Pour Elise, la prépa donne la chance de rencontrer des personnes très intéressantes, d’autant plus qu’on pourra travailler en groupe. On y acquiert une culture riche. La prépa est un atout non négligeable sur un CV, elle permet d’accéder aux grandes écoles, et surtout « de se dépasser et d'être fier de soi à la fin. » C’est un très bon entraînement pour tout ce qui peut nous attendre : charge de travail, oral, regard et jugement des professeurs, échec, système classe.
Cependant, « la prépa reste un peu élitiste, les professeurs sont détournés de la réalité de l'étudiant, et certains élèves sont préférés à d’autres ».  

En ce qui concerne le stress, il est pour Elise différent selon les matières, mais souvent bénéfique. Même si ça n’a pas toujours été facile, il n’a jamais été question de « souffrance psychologique » (le genre d’expression que l’on retrouve dans des articles du Monde).


Roman, en Maths Sup :

Le meilleur côté de cette formation est pour Roman l'apport de vraies méthodes de travail : « on apprend à travailler efficacement, notamment en jugeant de l'essentiel, voire à apprécier les fruits d'un travail effectué dans une forme d'austérité ».
La prépa permet de s'enrichir sur le plan relationnel puisque tout le monde partage non seulement cette situation, mais aussi des points communs. Si Roman juge son lycée « un peu sectaire », il remarque tout de même une bonne cohésion à travers les jeux organisés entre les classes.
Mais il tient à nuancer : « Une certaine souffrance reste présente, puisque tout cela passe par une remise en question permanente qui engendre de longues périodes de doute ».


Marie, en khâgne :

« En prépa, on apprend des tas de choses. Passionnantes, parfois moins, mais avec le recul on se dit que c’est incroyable, tout ce qu’on a pu ingurgiter comme connaissances. Cela permet d’acquérir un esprit ouvert. On nous apprend tellement bien que je peux même vous parler de nombreux classiques de la littérature française sans les avoir lus ! »
On rencontre des gens qui ont les mêmes intérêts que nous, et les profs sont globalement bons. Les relations avec eux sont parfois très enrichissantes. L’entraînement à la dissertation permet également d’avoir une certaine capacité d’analyse et de sens critique, et on est fier lorsqu’on réussit.
Cependant, la prépa prend énormément de temps : « c’est une sorte de bulle où l’on travaille, travaille et travaille même si évidemment on peut avoir quelques moments de détente. Ce que je vais dire ne s’applique à divers degrés, mais la prépa fait perdre confiance en soi (à moins d’être un ovni/génie) lorsque l’on a une mauvaise note ou autre. Le problème c’est que cela peut s’étendre à des domaines hors-prépa si l’on est un peu fragile.»
Marie souligne également que même si on nous parle de l’ENS comme du Saint Graal, peu de choses nous sont dites à propos de notre avenir. « On nous fait vaguement miroiter les grandes écoles qui nous sont accessibles par la Banque d’Epreuves Littéraires, mais qui sont en réalité réservées aux admissibles (qui sont majoritairement des khûbes) et aux très bons sous-admissibles, alors que trois-quarts de la prépa se retrouvera en fac ! »
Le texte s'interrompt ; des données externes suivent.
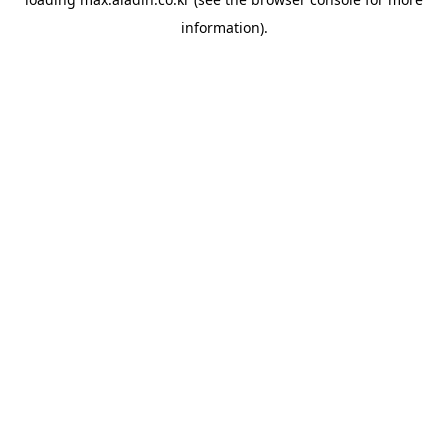
information).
Comment gères-tu le stress ?
Le stress à « court terme » (avant un oral par exemple) est pour Marie souvent positif, cela lui permet d’être encore plus convaincante.
Pour gérer le stress du « long-terme », elle essaie de bien travailler pour s’accorder quelques moments de tranquillité avec ses proches par la suite. Le soutien, un peu des personnes de la prépa pour réaliser qu’on vit tous la même chose, mais surtout des personnes hors-prépa (évitant les jalousies et permettant de sortir de la « bulle ») est indispensable.
Marie essaie de contenir le stress un maximum, mais évidemment, au bout d’un moment, cela explose. « Cette année, j’ai tellement essayé de retarder l’échéance que j’en ai été malade deux semaines avant le concours. » En prépa, il y a des hauts et des bas, des moments où on gère, d’autres où on fait des crises de larmes tous les soirs. « Je pense qu’il faut relativiser, se dire que notre vie ne dépend en rien de la prépa (ce qui en soit est vrai), mais parfois le mental ou le corps lâche et c’est difficile d’y remédier. »


Bilan ? Plutôt positif mais elle se réjouit que cela soit fini : « je me suis mis beaucoup de pression, alors même que je ne réussissais pas trop mal, et cette perte de confiance empoisonne un peu la vie. Mais j’ai vraiment l’impression d’avoir évolué dans ma façon de réfléchir, dans mes intérêts, et de sortir grandie de ces deux années très intenses ».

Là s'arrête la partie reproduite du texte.